# Gold an meinen Char auf einem anderen Server schicken



## dakilo (12. Oktober 2012)

Hallo

nach knapp 7 monaten WOW abstinenz habe ich nun doch wieder angefangen zu spielen
ich habe mehrere chars auf 2 servern Durotan und Blackhand

gibt es irgendeine möglichkeit das gold von durotan zu blackand u schicken?
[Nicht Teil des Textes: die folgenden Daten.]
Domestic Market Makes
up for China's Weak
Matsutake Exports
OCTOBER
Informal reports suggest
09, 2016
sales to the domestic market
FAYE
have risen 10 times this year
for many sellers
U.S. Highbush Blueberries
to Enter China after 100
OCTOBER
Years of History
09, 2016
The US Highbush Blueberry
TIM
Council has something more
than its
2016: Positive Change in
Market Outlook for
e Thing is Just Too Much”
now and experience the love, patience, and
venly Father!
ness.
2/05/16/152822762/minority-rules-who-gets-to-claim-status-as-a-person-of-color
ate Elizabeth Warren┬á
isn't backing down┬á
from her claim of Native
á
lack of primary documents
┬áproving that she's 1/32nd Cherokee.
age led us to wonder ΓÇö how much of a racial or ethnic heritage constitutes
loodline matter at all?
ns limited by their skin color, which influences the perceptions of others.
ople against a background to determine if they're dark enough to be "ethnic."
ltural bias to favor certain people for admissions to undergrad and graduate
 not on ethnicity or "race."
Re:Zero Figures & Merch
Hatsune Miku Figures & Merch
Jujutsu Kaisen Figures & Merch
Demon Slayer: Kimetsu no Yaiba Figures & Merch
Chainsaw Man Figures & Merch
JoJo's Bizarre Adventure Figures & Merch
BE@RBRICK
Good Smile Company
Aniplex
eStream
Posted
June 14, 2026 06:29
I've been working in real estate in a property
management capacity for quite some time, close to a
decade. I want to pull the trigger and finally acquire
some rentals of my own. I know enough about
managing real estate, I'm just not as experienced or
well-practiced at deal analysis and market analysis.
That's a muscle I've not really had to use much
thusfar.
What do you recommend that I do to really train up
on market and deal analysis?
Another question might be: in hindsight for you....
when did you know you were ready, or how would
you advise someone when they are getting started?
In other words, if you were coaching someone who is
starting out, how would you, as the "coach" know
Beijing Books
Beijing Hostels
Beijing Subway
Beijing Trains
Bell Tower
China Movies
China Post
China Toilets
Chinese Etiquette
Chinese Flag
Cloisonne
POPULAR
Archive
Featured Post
ich habe eine reine Bankgilde auf der ca 500000g liegen und würde gern diese aufgeben und das gold an meine chars auf blackhand schicken.
ist das irgendwie möglich?

Gruß dakilo


----------



## odinxd (12. Oktober 2012)

Ich glaube die einzige Möglichkeit ist ein Chartransfer wobei es dort auch Richtlinien gab wieviel Gold man mitnehmen darf.

Habe allerdings selber vor einem Jahr zuletzt gespielt. vielleicht wurde es geändert.

Da kann ich ja gleich die Frage mit einwerfen: wie ist das mit Acc-Gear, kann man das mittlerweile versenden oder auch nur über den Umweg mit Chartransfer?


----------



## Fremder123 (12. Oktober 2012)

dakilo schrieb:


> ich habe eine reine Bankgilde auf der ca 500000g liegen und würde gern diese aufgeben und das gold an meine chars auf blackhand schicken.


Odinxd sagt es schon. Ginge nur, wenn ein Charakter (oder mehrere) kostenpflichtig den Server wechseln würden. Die maximale Goldmenge, die man mitnehmen kann, liegt meines Wissens bei 50.000, aber 100%ig sicher bin ich da nicht. Gilt auch für Account-Items jeglicher Coleur (Erbstücke, Archäologie-Items, Inschriften-Stäbe usw.).

Kurz: Es kann nichts von Server zu Server per Post verschickt werden, da kommt stets eine rote Fehlermeldung. Dass das Wort "accountgebunden" somit ad absurdum geführt wird... die Diskussion hatten wir schon.


----------



## Grüne Brille (12. Oktober 2012)

Afaik ist die Goldmenge bei Chartransfers immer noch begrenzt. Eine Möglichkeit wäre, von dem Gold Sachen (TCG-Mounts, Haustiere, etc.) zu kaufen und die auf dem neuen Server zu verkaufen.


----------



## Pethry (12. Oktober 2012)

Gibt doch jetzt auch Gildentransfers soweit ich weiß, vllt kannste damit mehr Gold mitnehmen. Habe mich damit aber noch nie sehr beschäftig.


----------



## Dixel (12. Oktober 2012)

Hier: https://eu.battle.net/account/pgs-instructions.html?l=WoW2&r=EU

Bin gestern zufällig darüber gestolpert.


----------



## Flachtyp (13. Oktober 2012)

Ab lvl 80(oder etwas früher) darf 1 Char maximal 50k Gold mitnehmen.


----------